Se il signor Fedele non fosse entrato a rompere quel discorso, Bianca avrebbe di certo finito per dire quel nome, che d’altra parte il padre Anacleto sapeva da sè. Ingenua e col cuore traboccante di dolore, stava per isfogare la sua grande passione, messa in vampe dalle parole del frate, come brace sopra cui si scarichi improvvisa una buffa di vento.

«Padre, — diceva il signor Fedele, facendosi sull’uscio della cameretta; — oggi lo vogliamo a far penitenza con noi. Bianca, a momenti s’entra in tavola, prega il signor padre a volerci degnare.»

Bianca, che a veder comparire il padre suo, s’era rifatta sopra sè stessa, rivolgendo timidamente gli occhi alla campagna; stupì del modo di quegli inviti, che tornava così diverso dai trattamenti avuti un’ora prima.
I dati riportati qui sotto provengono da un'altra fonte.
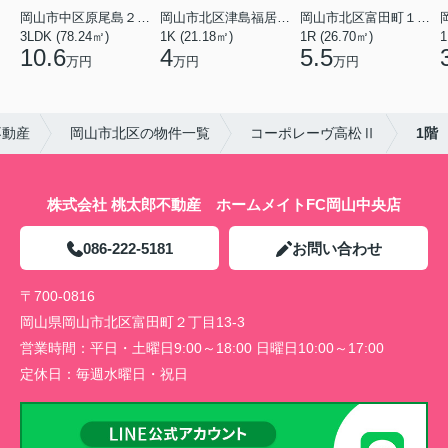
岡山市中区原尾島２丁目
岡山市北区津島福居１丁目
岡山市北区富田町１丁目
3LDK (78.24㎡)
1K (21.18㎡)
1R (26.70㎡)
1
10.6
4
5.5
万円
万円
万円
不動産
岡山市北区の物件一覧
コーポレーヴ高松Ⅱ
1階
株式会社 桃太郎不動産 ホームメイトFC岡山中央店
086-222-5181
お問い合わせ
〒700-0816
岡山県岡山市北区富田町２丁目13-3
営業時間：
平日・土曜日9:00～18:00 日曜日10:00～17:00
定休日：
毎週水曜日・祝日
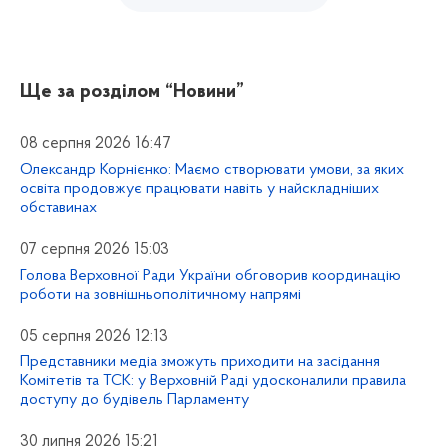
Ще за розділом
“Новини”
08 серпня 2026 16:47
Олександр Корнієнко: Маємо створювати умови, за яких
освіта продовжує працювати навіть у найскладніших
обставинах
07 серпня 2026 15:03
Голова Верховної Ради України обговорив координацію
роботи на зовнішньополітичному напрямі
05 серпня 2026 12:13
Представники медіа зможуть приходити на засідання
Комітетів та ТСК: у Верховній Раді удосконалили правила
доступу до будівель Парламенту
30 липня 2026 15:21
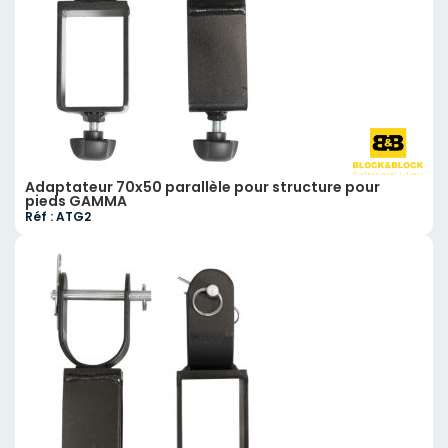
Adaptateur 70x50 parallèle pour structure pour
pieds GAMMA
Réf : ATG2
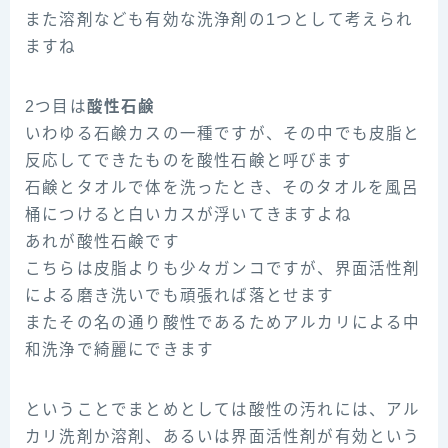
また溶剤なども有効な洗浄剤の1つとして考えられ
ますね
2つ目は
酸性石鹸
いわゆる石鹸カスの一種ですが、その中でも皮脂と
反応してできたものを酸性石鹸と呼びます
石鹸とタオルで体を洗ったとき、そのタオルを風呂
桶につけると白いカスが浮いてきますよね
あれが酸性石鹸です
こちらは皮脂よりも少々ガンコですが、界面活性剤
による磨き洗いでも頑張れば落とせます
またその名の通り酸性であるためアルカリによる中
和洗浄で綺麗にできます
ということでまとめとしては酸性の汚れには、アル
カリ洗剤か溶剤、あるいは界面活性剤が有効という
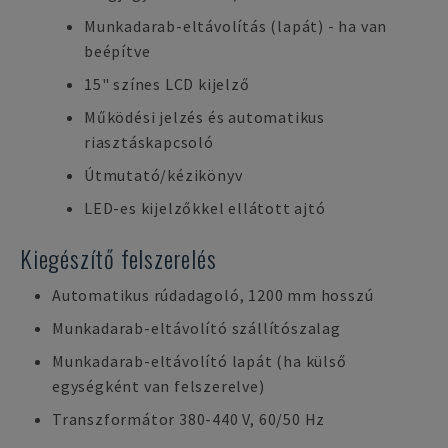
Munkadarab-eltávolítás (lapát) - ha van
beépítve
15" színes LCD kijelző
Működési jelzés és automatikus
riasztáskapcsoló
Útmutató/kézikönyv
LED-es kijelzőkkel ellátott ajtó
Kiegészítő felszerelés
Automatikus rúdadagoló, 1200 mm hosszú
Munkadarab-eltávolító szállítószalag
Munkadarab-eltávolító lapát (ha külső
egységként van felszerelve)
Transzformátor 380-440 V, 60/50 Hz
Il frate, scostatosi da essa, si fece far largo dolcemente dal signor Fedele, per uscire, e gli susurrò all’orecchio: «M’hai disturbato; ma va e sii dolce; col miele si pigliano l’api» — E gradino, gradino discese in sala.

L’altro, che a quelle parole fece tra sè e sè conto di rimettersi tutto nel frate; mosse verso Bianca, e vezzeggiandola, come non aveva mai fatto, le prese la mano, e menandosela dietro amorevolmente, diceva:

«Vieni, Biancuccia, che tu hai a fare gli onori di casa al padre Anacleto; mangeremo un boccone in santa pace ed allegria; poi sarà quel che Dio vorrà. T’ho maltrattata stamattina, ma quei villani m’avevano fatto perdere il capo..., vieni...»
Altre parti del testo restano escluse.